This problem shows up most obviously during load testing. Scads of misleading WARNING messages are generated, making it hard to find actual problems. See
XX-6619, part 4 of the comment from 2010-03-23 21:09 (
http://track.sipfoundry.org/browse/XX-6619?focusedCommentId=49377&page=com.atlassian.jira.plugin.system.issuetabpanels%3Acomment-tabpanel#action_49377):
4- sipXproxy also has many instances of the following errors. These errors appear very early and throughout the testing, so I don't think they are related to this problem. Each of these messages appears hundreds of thousands of time in the proxy logs.
a- KERNEL:ERR:firstsoak.qantom.int:SipClientTcp:SipXProxy:"OsSocket::write 181 (176.25.20.25:6605 :-1) send returned -1, errno=32 'Broken pipe'"
c- SIP:WARNING:firstsoak.qantom.int:SipSrvLookupThread:SipXProxy:"DNS query for name 'ha2.qantom.int', type = 1 (A): returned error"
d- KERNEL:ERR:firstsoak.qantom.int:SipClientTcp:SipXProxy:"OsMsgQShared::doSendCore message send failed for queue 'SipTcpServer-3' - no room, ret = 9"

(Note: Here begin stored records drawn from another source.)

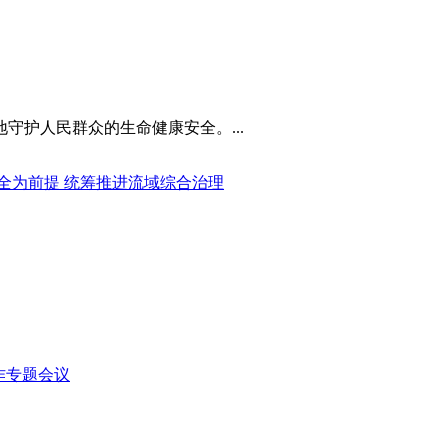
守护人民群众的生命健康安全。...
全为前提 统筹推进流域综合治理
工作专题会议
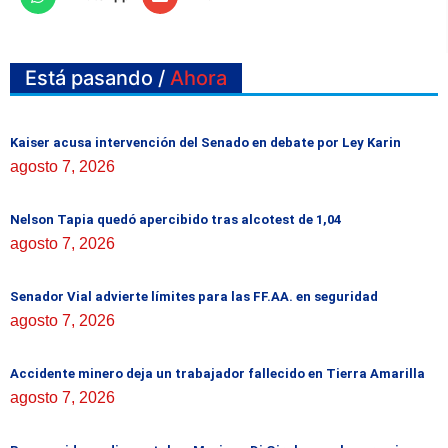
Está pasando /
Ahora
Kaiser acusa intervención del Senado en debate por Ley Karin
agosto 7, 2026
Nelson Tapia quedó apercibido tras alcotest de 1,04
agosto 7, 2026
Senador Vial advierte límites para las FF.AA. en seguridad
agosto 7, 2026
Accidente minero deja un trabajador fallecido en Tierra Amarilla
agosto 7, 2026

e- SIP:WARNING:firstsoak.qantom.int:SipSrvLookupThread:SipXProxy:"DNS query for name '_sip._tls.ha2.qantom.int', type = 33 (SRV): returned error"
f- HTTP:WARNING:firstsoak.qantom.int:SipClientUdp:SipXProxy:"HttpMessage::getBytes content-length: 175 wrong setting to: 177"

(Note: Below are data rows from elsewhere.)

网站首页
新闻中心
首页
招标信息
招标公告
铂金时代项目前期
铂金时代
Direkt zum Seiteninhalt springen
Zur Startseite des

g- SIP:WARNING:firstsoak.qantom.int:SipRouter:SipXProxy:"SipUserAgent::send INVITE request matches existing transaction"
h- SIP:ERR:firstsoak.qantom.int:SipClientTcp:SipXProxy:"SipClientWriteBuffer[SipClientTcp-219073]::writeMore OsSocket::write() returned -1, errno = 32"
i- SIP:ERR:firstsoak.qantom.int:SipUserAgent:SipXProxy:"SipUserAgent::handleMessage SIP message timeout expired with no matching transaction"

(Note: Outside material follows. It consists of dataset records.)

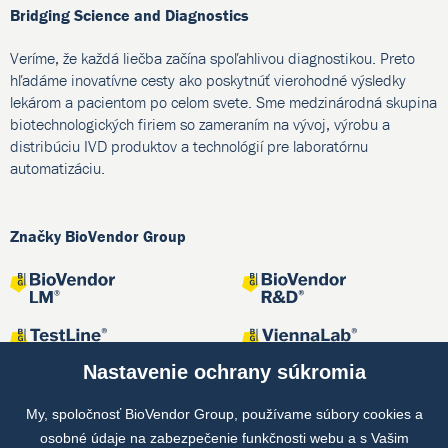
Bridging Science and Diagnostics
Veríme, že každá liečba začína spoľahlivou diagnostikou. Preto
hľadáme inovatívne cesty ako poskytnúť vierohodné výsledky
lekárom a pacientom po celom svete. Sme medzinárodná skupina
biotechnologických firiem so zameraním na vývoj, výrobu a
distribúciu IVD produktov a technológií pre laboratórnu
automatizáciu.
Značky BioVendor Group
Nastavenie ochrany súkromia
My, spoločnosť BioVendor Group, používame súbory cookies a
osobné údaje na zabezpečenie funkčnosti webu a s Vašim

- Nothing should be logged above DEBUG level for the individual request threads. Instead, the parent thread that's going to return a result should do all the logging. If there was any successful result, then there is no need to log anything above DEBUG; if there was no successful result, then it should log a single WARNING that lists they key being looked up and which requests were tried.
- SRV record requests and A record requests should not be done in parallel - the SRV record should be tried first, and the CNAME and A record requests done only after an SRV failure result.
- Any additional info records should be used; normally, when an SRV or CNAME is resolved, the response will contain the A record for the host returned by the indirection - we should be sure that we are not then doing an A record lookup for the same record that's in the additional info.
- I can't be sure from the data here, but it looks as though we may sometimes be doing lookups whose results we are not allowed to use. If the target address has a 'transport' url parameter, then only the SRV for that transport should be tried.